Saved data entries
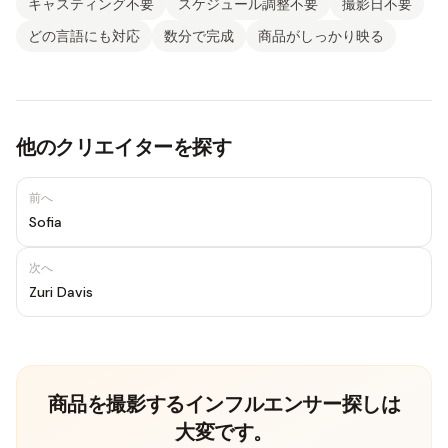
キャスティング不要
スケジュール調整不要
撮影日不要
どの言語にも対応
数分で完成
商品がしっかり映る
他のクリエイターを探す
前へ
Sofia
次へ
Zuri Davis
商品を撮影するインフルエンサー探しは
大変です。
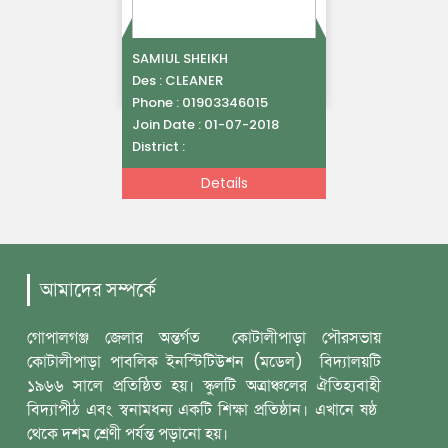
SAMIUL SHEIKH
Des :
CLEANER
Phone :
01903346015
Join Date :
01-07-2018
District :
Details
আমাদের সম্পর্কে
গোপালগঞ্জ জেলার অন্তর্গত কোটালীপাড়া পৌরসভায়
কোটালীপাড়া পাবলিক ইনস্টিটিউশন (মডেল) বিদ্যালয়টি
১৯৬৬ সালে প্রতিষ্ঠিত হয়। স্কুলটি অত্রাঞ্চলের ঐতিহ্যবাহী
বিদ্যাপীঠ এবং স্বনামধন্য একটি শিক্ষা প্রতিষ্ঠান। এখানে ষষ্ঠ
থেকে দশম শ্রেণী পর্যন্ত পড়ানো হয়।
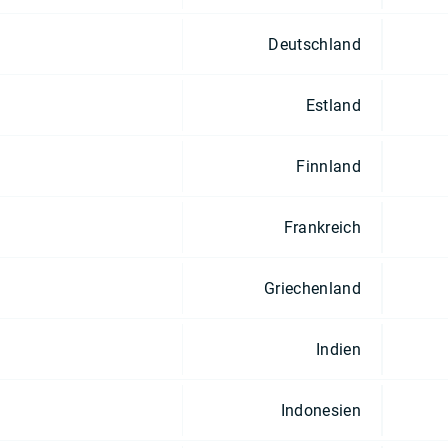
Deutschland
Estland
Finnland
Frankreich
Griechenland
Indien
Indonesien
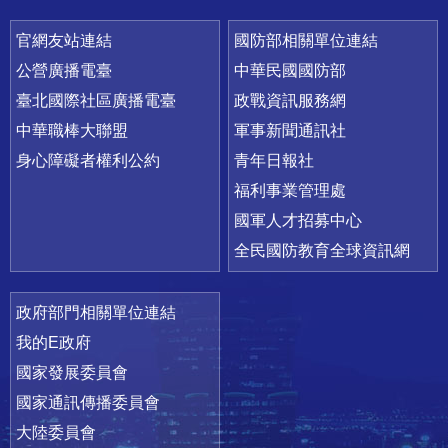
官網友站連結
國防部相關單位連結
公營廣播電臺
中華民國國防部
臺北國際社區廣播電臺
政戰資訊服務網
中華職棒大聯盟
軍事新聞通訊社
身心障礙者權利公約
青年日報社
福利事業管理處
國軍人才招募中心
全民國防教育全球資訊網
政府部門相關單位連結
我的E政府
國家發展委員會
國家通訊傳播委員會
大陸委員會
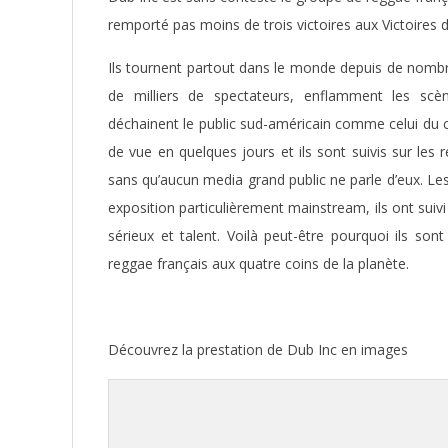
remporté pas moins de trois victoires aux Victoires 
Ils tournent partout dans le monde depuis de nomb
de milliers de spectateurs, enflamment les scèn
déchainent le public sud-américain comme celui du co
de vue en quelques jours et ils sont suivis sur les
sans qu’aucun media grand public ne parle d’eux. L
exposition particulièrement mainstream, ils ont suivi
sérieux et talent. Voilà peut-être pourquoi ils so
reggae français aux quatre coins de la planète.
Découvrez la prestation de Dub Inc en images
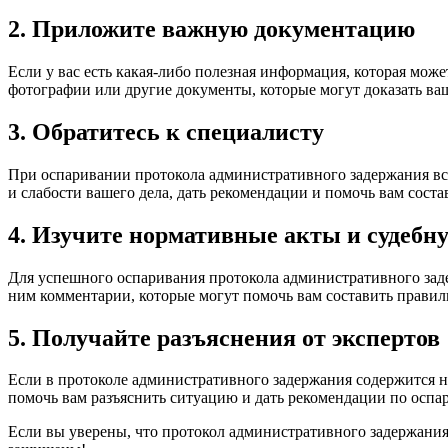
2. Приложите важную документацию
Если у вас есть какая-либо полезная информация, которая мож
фотографии или другие документы, которые могут доказать в
3. Обратитесь к специалисту
При оспаривании протокола административного задержания все
и слабости вашего дела, дать рекомендации и помочь вам сост
4. Изучите нормативные акты и судебн
Для успешного оспаривания протокола административного заде
ним комментарии, которые могут помочь вам составить прави
5. Получайте разъяснения от экспертов
Если в протоколе административного задержания содержится н
помочь вам разъяснить ситуацию и дать рекомендации по оспа
Если вы уверены, что протокол административного задержания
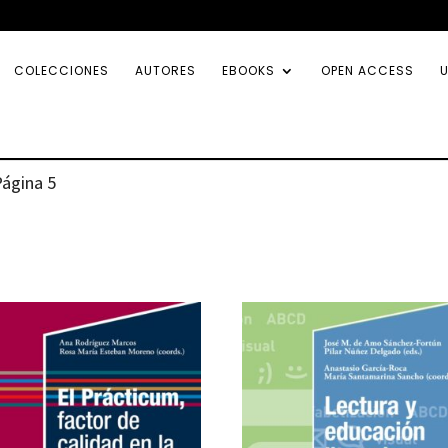
COLECCIONES
AUTORES
EBOOKS
OPEN ACCESS
U
Página 5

§ **Your task**
Using the records above, select and copy every line that has the word "протокола".

§ **Exercise result**
При оспаривании протокола административного задержания все
Для успешного оспаривания протокола административного заде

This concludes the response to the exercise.